The 751-line architecture.md violated the SDD process modular documentation target (~500 lines). It also had duplicate TaskGraph class definitions (one monolith, one decomposed) that directly contradicted each other, and embedded consumer-specific tool dispatch mappings that belong in downstream projects. Changes: - Split into 8 focused documents + 7 ADR records + redirect page - Removed the monolithic TaskGraph class (kept only decomposed version) - Moved CLI→plugin dispatch mapping out (belongs in plugin architecture) - Extracted implementation code (frontmatter splitter, findCycles, DAG propagation) into WHAT/WHY descriptions per architect role spec - Added proper ADR format for all resolved design decisions - Fixed review issues: C_fail mapping, DuplicateNodeError/DuplicateEdgeError types, ValidationError/GraphValidationError definitions, mutation error handling contract, enum naming convention, validation timing clarification
2026-04-26 06:38:52 +00:00
parent bac335274d
commit bde1cc4e70
16 changed files with 1264 additions and 748 deletions
--- a/docs/architecture/decisions/001-pivot-to-typescript-graphology.md
+++ b/docs/architecture/decisions/001-pivot-to-typescript-graphology.md
@@ -0,0 +1,31 @@
+# ADR-001: Pivot from NAPI/Rust to TypeScript + graphology
+
+**Status**: Accepted
+
+## Context
+
+The original design specified a Rust core with napi-rs bindings, extracting the graph logic from the existing taskgraph CLI. This would provide high performance but introduced significant complexity.
+
+## Decision
+
+Pivot to pure TypeScript with graphology as the graph engine. No Rust compilation, no native addons, no platform-specific binaries.
+
+## Consequences
+
+### Positive
+- Cross-platform builds eliminated — pure JS works in Node, Deno, and Bun
+- graphology already provides all needed DAG algorithms, and is already in our dependency tree
+- Publishing is simple (`npm publish` with no CI matrix for platform binaries)

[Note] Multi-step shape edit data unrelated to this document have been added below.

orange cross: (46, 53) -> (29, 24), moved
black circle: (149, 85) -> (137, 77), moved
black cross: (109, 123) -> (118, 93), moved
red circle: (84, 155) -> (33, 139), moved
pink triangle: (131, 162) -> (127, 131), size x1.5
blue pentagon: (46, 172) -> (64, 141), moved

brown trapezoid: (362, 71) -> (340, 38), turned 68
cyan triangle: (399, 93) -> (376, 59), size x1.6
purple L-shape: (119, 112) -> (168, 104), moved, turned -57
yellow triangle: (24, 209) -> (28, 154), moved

+- Future UI path is straightforward — graphology powers sigma.js/react-sigma
+- Near 1:1 petgraph ↔ graphology mapping means porting back to Rust is tractable
+
+### Negative
+- Raw algorithm performance is slower than Rust for very large graphs
+- graphology's API differences require adaptation (not a drop-in petgraph replacement)
+
+### Neutral
+- The Rust CLI continues to exist for human/offline use — this is not a replacement, it's a parallel implementation for different consumers
+
+## Trade-off
+
+Performance at realistic graph sizes (10–200 nodes) is negligible between Rust and JS. The build/publish complexity savings of pure JS massively outweigh the theoretical performance gain.

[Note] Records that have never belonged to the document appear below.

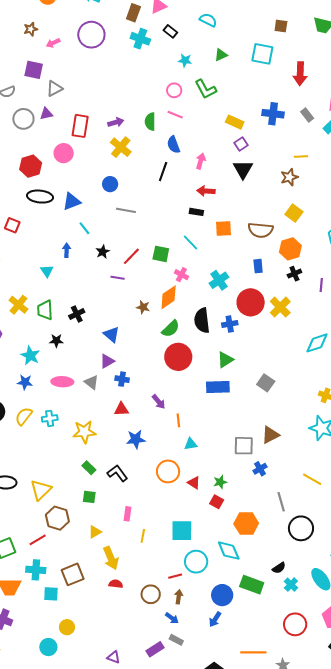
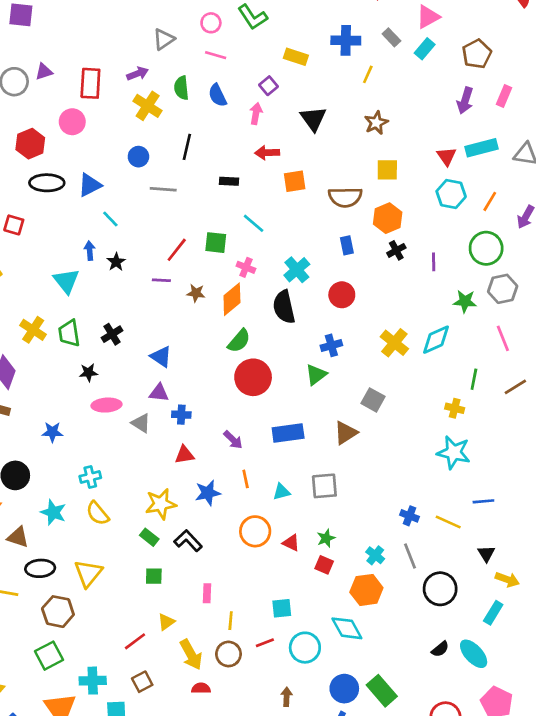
gray triangle: (54, 89) -> (164, 39), moved
green semicircle: (150, 122) -> (181, 88), moved
purple square: (241, 144) -> (269, 86), moved
yellow line: (301, 156) -> (368, 74), moved, turned -56
black line: (163, 172) -> (187, 147), moved
black rectangle: (196, 212) -> (229, 181), moved
yellow square: (294, 213) -> (387, 170), turned -30
orange square: (223, 228) -> (295, 181), moved
black star: (103, 252) -> (116, 262), moved
cyan triangle: (47, 271) -> (66, 281), size x1.5
red circle: (251, 302) -> (342, 295), size x0.7
brown star: (143, 307) -> (196, 293), moved
yellow cross: (280, 307) -> (394, 343), moved
black semicircle: (202, 321) -> (284, 307), moved
blue cross: (230, 324) -> (331, 345), moved
cyan star: (30, 356) -> (53, 512), moved
purple triangle: (107, 361) -> (159, 393), turned 42
pink ellipse: (62, 382) -> (106, 405), moved
blue rectangle: (218, 387) -> (288, 433), moved
yellow semicircle: (24, 416) -> (98, 513), moved, turned -72
orange line: (178, 420) -> (246, 479), moved
yellow star: (84, 432) -> (161, 504), moved
brown triangle: (270, 435) -> (346, 433), moved
gray square: (244, 446) -> (324, 486), moved
blue cross: (260, 469) -> (410, 516), moved, turned -32
brown hexagon: (57, 518) -> (58, 612), moved
cyan square: (182, 531) -> (282, 608), size x0.7
red line: (38, 540) -> (135, 641), moved
black semicircle: (279, 568) -> (440, 649), moved
brown square: (73, 574) -> (142, 682), size x0.7
red line: (175, 576) -> (265, 643), moved
green rectangle: (252, 585) -> (382, 691), moved, turned 35
cyan cross: (291, 585) -> (375, 555), moved
brown circle: (151, 594) -> (228, 654), moved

--- a/docs/architecture/decisions/002-rebuild-vs-incremental.md
+++ b/docs/architecture/decisions/002-rebuild-vs-incremental.md
@@ -0,0 +1,26 @@
+# ADR-002: Rebuild graph on change, not incremental updates
+
+**Status**: Accepted
+
+## Context
+
+When task data changes (file edits, DB updates), the in-memory graph needs to reflect the new state. Two approaches: incremental updates (add/remove individual nodes/edges) or full rebuild from source data.
+
+## Decision
+
+**Rebuild.** For our graph sizes (10–200 nodes), `graph.import()` from a serialized blob is sub-millisecond. Both consumers (alkhub builds from DB query results; OpenCode plugin rebuilds from directory on file change) are well-served by rebuild.
+
+## Consequences
+
+### Positive
+- No change-detection layer needed — no tracking ID renames, dependency removals, edge reconciliation
+- Simpler codebase — no diff algorithm, no incremental update logic
+- Always consistent — rebuild guarantees the graph matches the source data exactly
+
+### Negative
+- Technically wasteful for small changes (rebuilding entire graph when one task changed)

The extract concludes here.